- _TASK DETAILS_
Reproduce the data below verbatim from the line containing "Realizo instalaciones de" through its final line, and produce nothing more.

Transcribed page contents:

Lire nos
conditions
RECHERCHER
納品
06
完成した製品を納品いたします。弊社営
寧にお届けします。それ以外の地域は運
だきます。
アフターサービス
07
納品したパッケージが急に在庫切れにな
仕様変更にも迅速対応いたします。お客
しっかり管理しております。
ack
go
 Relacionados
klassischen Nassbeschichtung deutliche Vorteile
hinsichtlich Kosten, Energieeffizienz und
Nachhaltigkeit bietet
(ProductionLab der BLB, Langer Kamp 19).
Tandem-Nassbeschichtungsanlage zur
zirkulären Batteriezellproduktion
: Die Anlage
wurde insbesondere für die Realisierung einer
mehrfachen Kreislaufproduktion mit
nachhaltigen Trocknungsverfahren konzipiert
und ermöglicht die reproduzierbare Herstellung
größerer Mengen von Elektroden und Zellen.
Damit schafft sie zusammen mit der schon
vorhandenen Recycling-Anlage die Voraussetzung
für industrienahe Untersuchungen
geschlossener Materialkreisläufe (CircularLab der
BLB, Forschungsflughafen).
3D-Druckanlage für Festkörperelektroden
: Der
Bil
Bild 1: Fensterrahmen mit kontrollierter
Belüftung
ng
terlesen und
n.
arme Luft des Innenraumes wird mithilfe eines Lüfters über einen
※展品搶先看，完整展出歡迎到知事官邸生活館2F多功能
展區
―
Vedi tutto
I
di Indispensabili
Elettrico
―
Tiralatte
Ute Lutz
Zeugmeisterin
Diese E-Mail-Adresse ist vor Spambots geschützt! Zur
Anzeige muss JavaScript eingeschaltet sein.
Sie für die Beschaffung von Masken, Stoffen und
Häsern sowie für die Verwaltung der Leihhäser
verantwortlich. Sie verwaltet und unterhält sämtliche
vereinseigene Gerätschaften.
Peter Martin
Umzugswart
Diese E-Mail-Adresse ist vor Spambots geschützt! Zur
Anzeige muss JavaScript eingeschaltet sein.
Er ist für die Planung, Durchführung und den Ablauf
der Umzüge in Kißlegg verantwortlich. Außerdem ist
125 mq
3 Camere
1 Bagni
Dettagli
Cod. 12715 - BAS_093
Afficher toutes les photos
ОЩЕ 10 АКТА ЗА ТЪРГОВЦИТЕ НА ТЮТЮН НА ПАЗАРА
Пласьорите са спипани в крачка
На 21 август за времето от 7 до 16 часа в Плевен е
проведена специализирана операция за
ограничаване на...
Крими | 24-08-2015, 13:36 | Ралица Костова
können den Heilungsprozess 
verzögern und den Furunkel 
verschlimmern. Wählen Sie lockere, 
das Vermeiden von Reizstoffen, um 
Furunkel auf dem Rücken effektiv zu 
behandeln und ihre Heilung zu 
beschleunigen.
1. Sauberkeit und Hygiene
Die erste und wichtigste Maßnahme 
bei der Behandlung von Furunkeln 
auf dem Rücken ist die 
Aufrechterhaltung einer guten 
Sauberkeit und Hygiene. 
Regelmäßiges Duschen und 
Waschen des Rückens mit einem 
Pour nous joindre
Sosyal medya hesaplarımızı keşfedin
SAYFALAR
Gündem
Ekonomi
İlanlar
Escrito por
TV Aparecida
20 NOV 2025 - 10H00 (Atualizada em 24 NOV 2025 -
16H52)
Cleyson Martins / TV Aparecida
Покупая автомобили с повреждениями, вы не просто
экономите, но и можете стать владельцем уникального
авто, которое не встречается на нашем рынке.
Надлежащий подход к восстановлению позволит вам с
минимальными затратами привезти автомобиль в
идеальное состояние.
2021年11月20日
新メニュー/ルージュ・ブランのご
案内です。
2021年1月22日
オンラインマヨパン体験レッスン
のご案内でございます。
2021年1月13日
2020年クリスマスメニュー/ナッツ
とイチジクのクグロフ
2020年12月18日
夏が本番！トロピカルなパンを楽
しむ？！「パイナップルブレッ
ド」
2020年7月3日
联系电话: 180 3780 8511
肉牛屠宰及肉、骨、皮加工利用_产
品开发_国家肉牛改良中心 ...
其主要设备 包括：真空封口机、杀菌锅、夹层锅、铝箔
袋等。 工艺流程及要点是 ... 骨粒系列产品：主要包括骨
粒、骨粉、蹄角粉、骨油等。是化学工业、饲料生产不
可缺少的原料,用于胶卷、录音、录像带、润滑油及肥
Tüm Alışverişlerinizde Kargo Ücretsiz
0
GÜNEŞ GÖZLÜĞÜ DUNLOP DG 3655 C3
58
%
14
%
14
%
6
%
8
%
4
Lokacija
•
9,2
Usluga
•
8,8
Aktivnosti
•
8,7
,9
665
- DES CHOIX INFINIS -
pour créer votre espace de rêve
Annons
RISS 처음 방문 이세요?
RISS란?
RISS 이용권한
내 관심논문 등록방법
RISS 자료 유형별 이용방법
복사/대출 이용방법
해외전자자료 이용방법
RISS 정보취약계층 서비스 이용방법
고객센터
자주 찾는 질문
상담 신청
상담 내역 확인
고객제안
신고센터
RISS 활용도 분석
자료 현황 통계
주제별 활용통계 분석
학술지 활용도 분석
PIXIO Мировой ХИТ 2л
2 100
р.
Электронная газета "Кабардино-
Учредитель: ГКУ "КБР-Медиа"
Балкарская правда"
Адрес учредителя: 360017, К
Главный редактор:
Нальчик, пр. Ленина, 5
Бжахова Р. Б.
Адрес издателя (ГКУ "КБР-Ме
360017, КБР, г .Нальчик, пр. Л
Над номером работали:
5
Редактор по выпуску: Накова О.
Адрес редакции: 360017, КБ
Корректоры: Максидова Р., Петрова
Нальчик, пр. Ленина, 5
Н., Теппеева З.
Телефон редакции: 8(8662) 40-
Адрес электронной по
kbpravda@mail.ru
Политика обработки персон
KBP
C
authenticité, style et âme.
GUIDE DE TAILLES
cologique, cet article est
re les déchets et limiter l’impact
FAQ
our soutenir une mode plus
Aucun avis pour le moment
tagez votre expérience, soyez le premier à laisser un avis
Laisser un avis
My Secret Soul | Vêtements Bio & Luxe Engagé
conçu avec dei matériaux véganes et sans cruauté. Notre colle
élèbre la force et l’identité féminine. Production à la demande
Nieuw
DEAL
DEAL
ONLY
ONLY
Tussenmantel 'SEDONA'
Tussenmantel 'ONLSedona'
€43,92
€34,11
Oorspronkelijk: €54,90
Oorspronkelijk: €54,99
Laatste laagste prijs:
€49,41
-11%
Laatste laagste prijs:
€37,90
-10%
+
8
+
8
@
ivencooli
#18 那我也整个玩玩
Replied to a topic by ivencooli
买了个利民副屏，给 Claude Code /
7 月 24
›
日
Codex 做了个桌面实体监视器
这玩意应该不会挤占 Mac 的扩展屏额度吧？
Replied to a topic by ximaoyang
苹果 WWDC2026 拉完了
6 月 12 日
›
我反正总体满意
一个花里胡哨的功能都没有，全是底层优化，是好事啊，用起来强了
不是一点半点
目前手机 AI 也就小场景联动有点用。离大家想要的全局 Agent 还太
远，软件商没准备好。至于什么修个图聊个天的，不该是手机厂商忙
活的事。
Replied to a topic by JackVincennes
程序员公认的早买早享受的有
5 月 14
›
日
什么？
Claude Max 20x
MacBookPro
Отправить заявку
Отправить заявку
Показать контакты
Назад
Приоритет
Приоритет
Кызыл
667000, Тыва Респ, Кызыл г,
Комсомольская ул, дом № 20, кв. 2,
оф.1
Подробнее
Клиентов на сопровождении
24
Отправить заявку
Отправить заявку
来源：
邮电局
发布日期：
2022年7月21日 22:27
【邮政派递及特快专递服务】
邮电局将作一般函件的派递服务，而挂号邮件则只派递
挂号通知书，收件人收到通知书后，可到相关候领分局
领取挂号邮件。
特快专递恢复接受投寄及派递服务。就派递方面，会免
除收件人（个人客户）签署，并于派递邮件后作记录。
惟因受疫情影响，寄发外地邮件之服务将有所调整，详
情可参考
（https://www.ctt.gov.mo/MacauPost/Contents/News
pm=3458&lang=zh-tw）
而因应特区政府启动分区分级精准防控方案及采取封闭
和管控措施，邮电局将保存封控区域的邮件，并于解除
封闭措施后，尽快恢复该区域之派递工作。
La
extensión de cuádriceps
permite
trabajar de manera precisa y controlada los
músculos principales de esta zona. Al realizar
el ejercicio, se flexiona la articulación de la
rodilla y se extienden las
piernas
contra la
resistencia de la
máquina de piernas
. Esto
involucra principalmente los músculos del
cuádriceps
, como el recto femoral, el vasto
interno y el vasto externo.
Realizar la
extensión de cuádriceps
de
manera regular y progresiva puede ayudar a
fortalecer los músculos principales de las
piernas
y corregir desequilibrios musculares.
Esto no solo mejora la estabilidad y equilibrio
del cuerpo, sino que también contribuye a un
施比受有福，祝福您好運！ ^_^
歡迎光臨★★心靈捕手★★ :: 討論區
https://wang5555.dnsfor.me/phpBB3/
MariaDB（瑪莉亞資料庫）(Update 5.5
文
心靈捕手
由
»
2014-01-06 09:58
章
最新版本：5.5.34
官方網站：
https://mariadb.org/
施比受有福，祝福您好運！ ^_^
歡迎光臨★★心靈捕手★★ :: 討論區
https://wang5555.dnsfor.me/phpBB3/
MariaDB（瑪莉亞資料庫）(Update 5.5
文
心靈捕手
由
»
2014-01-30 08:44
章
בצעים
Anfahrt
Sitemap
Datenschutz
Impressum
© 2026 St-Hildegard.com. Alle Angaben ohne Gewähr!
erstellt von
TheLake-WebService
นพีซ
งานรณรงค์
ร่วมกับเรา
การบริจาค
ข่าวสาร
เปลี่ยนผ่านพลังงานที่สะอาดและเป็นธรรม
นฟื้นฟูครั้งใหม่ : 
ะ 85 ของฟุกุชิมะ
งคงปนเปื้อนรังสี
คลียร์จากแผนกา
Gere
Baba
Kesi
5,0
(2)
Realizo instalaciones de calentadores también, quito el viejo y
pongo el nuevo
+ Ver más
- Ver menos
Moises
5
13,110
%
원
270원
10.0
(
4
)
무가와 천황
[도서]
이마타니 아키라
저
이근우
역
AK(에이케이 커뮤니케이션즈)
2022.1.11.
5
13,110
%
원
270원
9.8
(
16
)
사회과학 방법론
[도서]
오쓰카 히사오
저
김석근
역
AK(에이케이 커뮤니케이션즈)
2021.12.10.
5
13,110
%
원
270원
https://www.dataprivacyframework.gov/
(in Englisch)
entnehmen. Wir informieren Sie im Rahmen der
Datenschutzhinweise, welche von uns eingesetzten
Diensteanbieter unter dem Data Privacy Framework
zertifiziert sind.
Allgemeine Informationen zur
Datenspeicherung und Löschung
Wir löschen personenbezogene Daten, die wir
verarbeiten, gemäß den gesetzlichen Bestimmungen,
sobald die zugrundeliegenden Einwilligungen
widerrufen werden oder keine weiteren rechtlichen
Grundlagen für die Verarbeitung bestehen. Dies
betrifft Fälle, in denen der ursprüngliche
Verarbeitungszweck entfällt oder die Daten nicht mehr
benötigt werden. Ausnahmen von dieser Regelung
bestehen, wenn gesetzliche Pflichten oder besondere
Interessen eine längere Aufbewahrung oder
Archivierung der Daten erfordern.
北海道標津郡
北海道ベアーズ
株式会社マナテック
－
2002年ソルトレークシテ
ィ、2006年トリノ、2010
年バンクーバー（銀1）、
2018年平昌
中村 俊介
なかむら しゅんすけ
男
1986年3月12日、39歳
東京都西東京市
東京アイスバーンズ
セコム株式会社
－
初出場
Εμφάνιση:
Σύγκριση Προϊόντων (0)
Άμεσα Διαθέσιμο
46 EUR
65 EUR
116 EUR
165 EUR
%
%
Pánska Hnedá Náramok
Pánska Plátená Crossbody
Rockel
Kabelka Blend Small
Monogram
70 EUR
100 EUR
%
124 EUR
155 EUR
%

- _SOLVED EXERCISE_
Realizo instalaciones de calentadores también, quito el viejo y
pongo el nuevo
+ Ver más
- Ver menos
Moises
5
13,110
%
원
270원
10.0
(
4
)
무가와 천황
[도서]
이마타니 아키라
저
이근우
역
AK(에이케이 커뮤니케이션즈)
2022.1.11.
5
13,110
%
원
270원
9.8
(
16
)
사회과학 방법론
[도서]
오쓰카 히사오
저
김석근
역
AK(에이케이 커뮤니케이션즈)
2021.12.10.
5
13,110
%
원
270원
https://www.dataprivacyframework.gov/
(in Englisch)
entnehmen. Wir informieren Sie im Rahmen der
Datenschutzhinweise, welche von uns eingesetzten
Diensteanbieter unter dem Data Privacy Framework
zertifiziert sind.
Allgemeine Informationen zur
Datenspeicherung und Löschung
Wir löschen personenbezogene Daten, die wir
verarbeiten, gemäß den gesetzlichen Bestimmungen,
sobald die zugrundeliegenden Einwilligungen
widerrufen werden oder keine weiteren rechtlichen
Grundlagen für die Verarbeitung bestehen. Dies
betrifft Fälle, in denen der ursprüngliche
Verarbeitungszweck entfällt oder die Daten nicht mehr
benötigt werden. Ausnahmen von dieser Regelung
bestehen, wenn gesetzliche Pflichten oder besondere
Interessen eine längere Aufbewahrung oder
Archivierung der Daten erfordern.
北海道標津郡
北海道ベアーズ
株式会社マナテック
－
2002年ソルトレークシテ
ィ、2006年トリノ、2010
年バンクーバー（銀1）、
2018年平昌
中村 俊介
なかむら しゅんすけ
男
1986年3月12日、39歳
東京都西東京市
東京アイスバーンズ
セコム株式会社
－
初出場
Εμφάνιση:
Σύγκριση Προϊόντων (0)
Άμεσα Διαθέσιμο
46 EUR
65 EUR
116 EUR
165 EUR
%
%
Pánska Hnedá Náramok
Pánska Plátená Crossbody
Rockel
Kabelka Blend Small
Monogram
70 EUR
100 EUR
%
124 EUR
155 EUR
%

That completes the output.